Exercise brief: Go through the data and tally the lines that include "Kerwesieger". The reply is that number alone.

Supplied data:

>>>

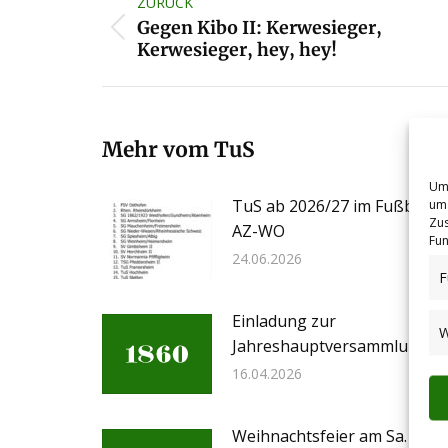
ZURÜCK
Gegen Kibo II: Kerwesieger,
Vorheriger
Kerwesieger, hey, hey!
Beitrag:
Mehr vom TuS
Um 
TuS ab 2026/27 im Fußballkr
um 
Zus
AZ-WO
Fun
24.06.2026
F
Einladung zur
W
Jahreshauptversammlung a
16.04.2026
Weihnachtsfeier am Sa. 20.12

<<<

Exercise output: 2